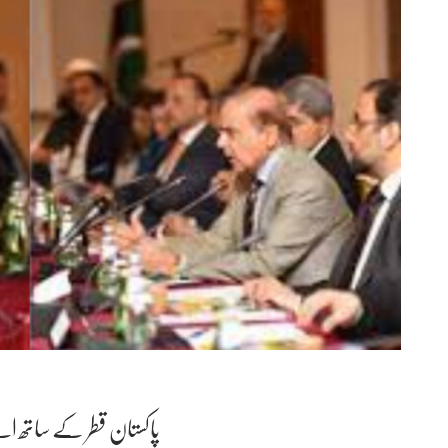
پاکستان قطر کے ساتھ اپ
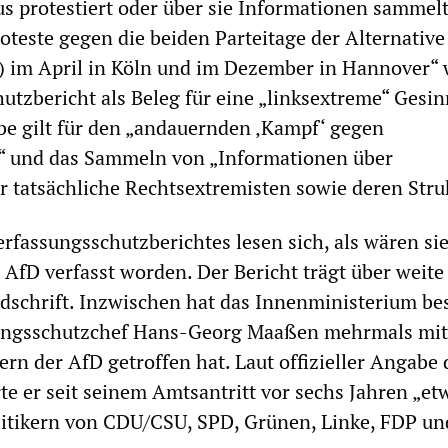
 protestiert oder über sie Informationen sammelt, 
oteste gegen die beiden Parteitage der Alternative
D) im April in Köln und im Dezember in Hannover“
utzbericht als Beleg für eine „linksextreme“ Gesi
be gilt für den „andauernden ‚Kampf‘ gegen
“ und das Sammeln von „Informationen über
r tatsäch­liche Rechtsextremisten sowie deren Stru
rfassungsschutzberichtes lesen sich, als wären sie
 AfD verfasst worden. Der Bericht trägt über weite
dschrift. Inzwischen hat das Innenministerium bes
sungsschutzchef Hans-Georg Maaßen mehrmals mit
ern der AfD getroffen hat. Laut offizieller Angabe 
te er seit seinem Amtsantritt vor sechs Jahren „et
litikern von CDU/CSU, SPD, Grünen, Linke, FDP un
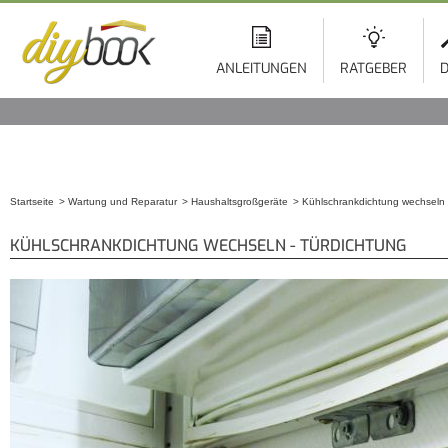
ANLEITUNGEN
RATGEBER
D
Startseite
Wartung und Reparatur
Haushaltsgroßgeräte
Kühlschrankdichtung wechseln 
Sie sind hier
KÜHLSCHRANKDICHTUNG WECHSELN - TÜRDICHTUNG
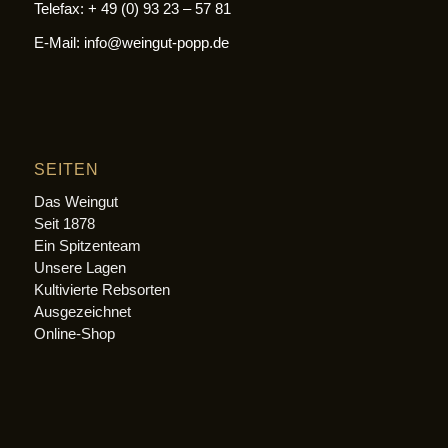
Telefax: + 49 (0) 93 23 – 57 81
E-Mail: info@weingut-popp.de
SEITEN
Das Weingut
Seit 1878
Ein Spitzenteam
Unsere Lagen
Kultivierte Rebsorten
Ausgezeichnet
Online-Shop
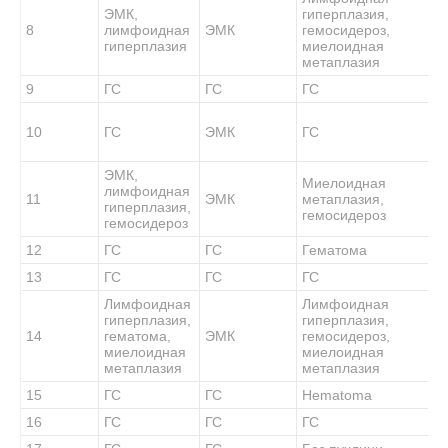
ЭМК,
гиперплазия,
8
лимфоидная
ЭМК
гемосидероз,
гиперплазия
миелоидная
метаплазия
9
ГС
ГС
ГС
10
ГС
ЭМК
ГС
ЭМК,
Миелоидная
лимфоидная
11
ЭМК
метаплазия,
гиперплазия,
гемосидероз
гемосидероз
12
ГС
ГС
Гематома
13
ГС
ГС
ГС
Лимфоидная
Лимфоидная
гиперплазия,
гиперплазия,
14
гематома,
ЭМК
гемосидероз,
миелоидная
миелоидная
метаплазия
метаплазия
15
ГС
ГС
Hematoma
16
ГС
ГС
ГС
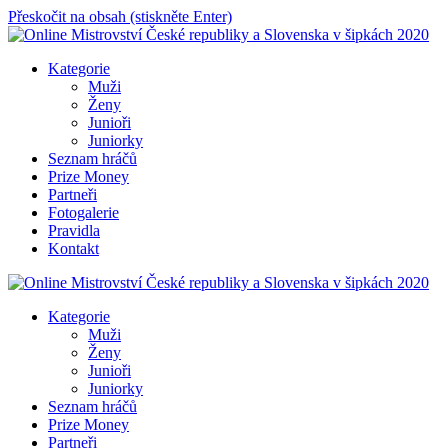
Přeskočit na obsah (stiskněte Enter)
Online Mistrovství České republiky a Slovenska v šipkách 2020
Kategorie
Muži
Ženy
Junioři
Juniorky
Seznam hráčů
Prize Money
Partneři
Fotogalerie
Pravidla
Kontakt
Online Mistrovství České republiky a Slovenska v šipkách 2020
Kategorie
Muži
Ženy
Junioři
Juniorky
Seznam hráčů
Prize Money
Partneři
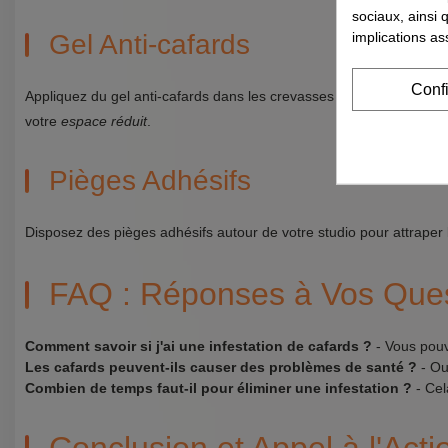
sociaux, ainsi 
implications as
Gel Anti-cafards
Conf
Appliquez du gel anti-cafards dans les crevasses et les caches. Ce p
votre
espace réduit
.
Pièges Adhésifs
Disposez des pièges adhésifs autour de votre studio pour attraper les
FAQ : Réponses à Vos Ques
Comment savoir si j'ai une infestation de cafards ?
- Vous pouv
Les cafards peuvent-ils causer des problèmes de santé ?
- Oui
Combien de temps faut-il pour éliminer une infestation ?
- Cel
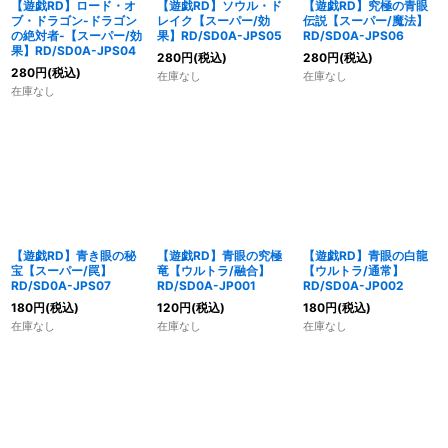
【遊戯RD】ロード・オ
【遊戯RD】ソウル・ド
【遊戯RD】究極の青眼
ブ・ドラゴン-ドラゴン
レイク【スーパー/効
伝説【スーパー/魔法】
の絶対者-【スーパー/効
果】RD/SD0A-JPS05
RD/SD0A-JPS06
果】RD/SD0A-JPS04
280
円
(税込)
280
円
(税込)
280
円
(税込)
在庫なし
在庫なし
在庫なし
【遊戯RD】青き眼の秘
【遊戯RD】青眼の究極
【遊戯RD】青眼の白龍
宝【スーパー/罠】
竜【ウルトラ/融合】
【ウルトラ/通常】
RD/SD0A-JPS07
RD/SD0A-JP001
RD/SD0A-JP002
180
円
(税込)
120
円
(税込)
180
円
(税込)
在庫なし
在庫なし
在庫なし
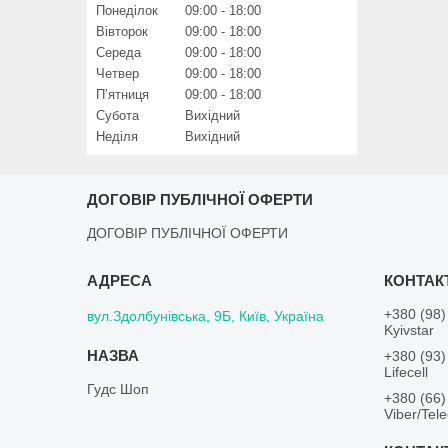
Понеділок
09:00
18:00
Вівторок
09:00
18:00
Середа
09:00
18:00
Четвер
09:00
18:00
Пʼятниця
09:00
18:00
Субота
Вихідний
Неділя
Вихідний
ДОГОВІР ПУБЛІЧНОЇ ОФЕРТИ
ДОГОВІР ПУБЛІЧНОЇ ОФЕРТИ
+380 (98)
вул.Здолбунівська, 9Б, Київ, Україна
Kyivstar
+380 (93)
Lifecell
Гудс Шоп
+380 (66)
Viber/Tel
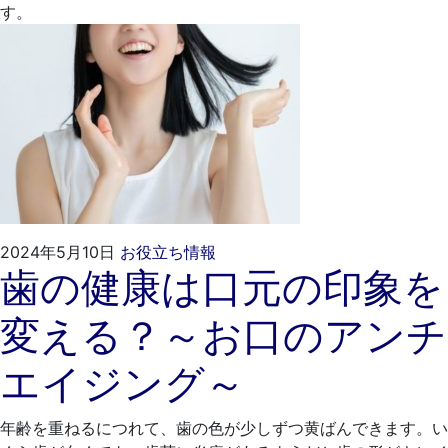
す。
2024
く
2024年5月10日
お役立ち情報
歯の健康は口元の印象を
年
れ
4
も
変える？～お口のアンチ
月
と
24
歯
エイジング～
日
科
医
院
年齢を重ねるにつれて、歯の色が少しずつ黄ばんできます。い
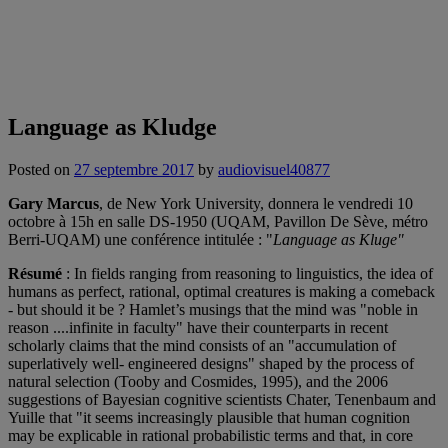
Language as Kludge
Posted on
27 septembre 2017
by
audiovisuel40877
Gary Marcus
, de New York University, donnera le vendredi 10
octobre à 15h en salle DS-1950 (UQAM, Pavillon De Sève, métro
Berri-UQAM) une conférence intitulée : "
Language as Kluge"
Résumé
: In fields ranging from reasoning to linguistics, the idea of
humans as perfect, rational, optimal creatures is making a comeback
- but should it be ? Hamlet’s musings that the mind was "noble in
reason ....infinite in faculty" have their counterparts in recent
scholarly claims that the mind consists of an "accumulation of
superlatively well- engineered designs" shaped by the process of
natural selection (Tooby and Cosmides, 1995), and the 2006
suggestions of Bayesian cognitive scientists Chater, Tenenbaum and
Yuille that "it seems increasingly plausible that human cognition
may be explicable in rational probabilistic terms and that, in core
__________
From the first line to the last, retype the entries above exactly, minus the pictures.

پاکستان قطر کے ساتھ اپ
 protestiert oder über sie Informationen sammelt, 
oteste gegen die beiden Parteitage der Alternative
D) im April in Köln und im Dezember in Hannover“
utzbericht als Beleg für eine „linksextreme“ Gesi
be gilt für den „andauernden ‚Kampf‘ gegen
“ und das Sammeln von „Informationen über
r tatsäch­liche Rechtsextremisten sowie deren Stru
rfassungsschutzberichtes lesen sich, als wären sie
 AfD verfasst worden. Der Bericht trägt über weite
dschrift. Inzwischen hat das Innenministerium bes
sungsschutzchef Hans-Georg Maaßen mehrmals mit
ern der AfD getroffen hat. Laut offizieller Angabe 
te er seit seinem Amtsantritt vor sechs Jahren „et
litikern von CDU/CSU, SPD, Grünen, Linke, FDP un
ANLEITUNGEN
RATGEBER
D
Startseite
Wartung und Reparatur
Haushaltsgroßgeräte
Kühlschrankdichtung wechseln 
Sie sind hier
KÜHLSCHRANKDICHTUNG WECHSELN - TÜRDICHTUNG
Telefax: + 49 (0) 93 23 – 57 81
E-Mail: info@weingut-popp.de
SEITEN
Das Weingut
Seit 1878
Ein Spitzenteam
Unsere Lagen
Kultivierte Rebsorten
Ausgezeichnet
Online-Shop
ЭМК,
гиперплазия,
8
лимфоидная
ЭМК
гемосидероз,
гиперплазия
миелоидная
метаплазия
9
ГС
ГС
ГС
10
ГС
ЭМК
ГС
ЭМК,
Миелоидная
лимфоидная
11
ЭМК
метаплазия,
гиперплазия,
гемосидероз
гемосидероз
12
ГС
ГС
Гематома
13
ГС
ГС
ГС
Лимфоидная
Лимфоидная
гиперплазия,
гиперплазия,
14
гематома,
ЭМК
гемосидероз,
миелоидная
миелоидная
метаплазия
метаплазия
15
ГС
ГС
Hematoma
16
ГС
ГС
ГС
Přeskočit na obsah (stiskněte Enter)
Online Mistrovství České republiky a Slovenska v šipkách 2020
Kategorie
Muži
Ženy
Junioři
Juniorky
Seznam hráčů
Prize Money
Partneři
Fotogalerie
Pravidla
Kontakt
Online Mistrovství České republiky a Slovenska v šipkách 2020
Kategorie
Muži
Ženy
Junioři
Juniorky
Seznam hráčů
Prize Money
Partneři
sociaux, ainsi 
implications as
Gel Anti-cafards
Conf
Appliquez du gel anti-cafards dans les crevasses et les caches. Ce p
votre
espace réduit
.
Pièges Adhésifs
Disposez des pièges adhésifs autour de votre studio pour attraper les
FAQ : Réponses à Vos Ques
Comment savoir si j'ai une infestation de cafards ?
- Vous pouv
Les cafards peuvent-ils causer des problèmes de santé ?
- Oui
Combien de temps faut-il pour éliminer une infestation ?
- Cel
【遊戯RD】ロード・オ
【遊戯RD】ソウル・ド
【遊戯RD】究極の青眼
ブ・ドラゴン-ドラゴン
レイク【スーパー/効
伝説【スーパー/魔法】
の絶対者-【スーパー/効
果】RD/SD0A-JPS05
RD/SD0A-JPS06
果】RD/SD0A-JPS04
280
円
(税込)
280
円
(税込)
280
円
(税込)
在庫なし
在庫なし
在庫なし
【遊戯RD】青き眼の秘
【遊戯RD】青眼の究極
【遊戯RD】青眼の白龍
宝【スーパー/罠】
竜【ウルトラ/融合】
【ウルトラ/通常】
RD/SD0A-JPS07
RD/SD0A-JP001
RD/SD0A-JP002
180
円
(税込)
120
円
(税込)
180
円
(税込)
在庫なし
在庫なし
在庫なし
Понеділок
09:00
18:00
Вівторок
09:00
18:00
Середа
09:00
18:00
Четвер
09:00
18:00
Пʼятниця
09:00
18:00
Субота
Вихідний
Неділя
Вихідний
ДОГОВІР ПУБЛІЧНОЇ ОФЕРТИ
ДОГОВІР ПУБЛІЧНОЇ ОФЕРТИ
+380 (98)
вул.Здолбунівська, 9Б, Київ, Україна
Kyivstar
+380 (93)
Lifecell
Гудс Шоп
+380 (66)
Viber/Tel
す。
2024
く
2024年5月10日
お役立ち情報
歯の健康は口元の印象を
年
れ
4
も
変える？～お口のアンチ
月
と
24
歯
エイジング～
日
科
医
院
年齢を重ねるにつれて、歯の色が少しずつ黄ばんできます。い
Language as Kludge
Posted on
27 septembre 2017
by
audiovisuel40877
Gary Marcus
, de New York University, donnera le vendredi 10
octobre à 15h en salle DS-1950 (UQAM, Pavillon De Sève, métro
Berri-UQAM) une conférence intitulée : "
Language as Kluge"
Résumé
: In fields ranging from reasoning to linguistics, the idea of
humans as perfect, rational, optimal creatures is making a comeback
- but should it be ? Hamlet’s musings that the mind was "noble in
reason ....infinite in faculty" have their counterparts in recent
scholarly claims that the mind consists of an "accumulation of
superlatively well- engineered designs" shaped by the process of
natural selection (Tooby and Cosmides, 1995), and the 2006
suggestions of Bayesian cognitive scientists Chater, Tenenbaum and
Yuille that "it seems increasingly plausible that human cognition
may be explicable in rational probabilistic terms and that, in core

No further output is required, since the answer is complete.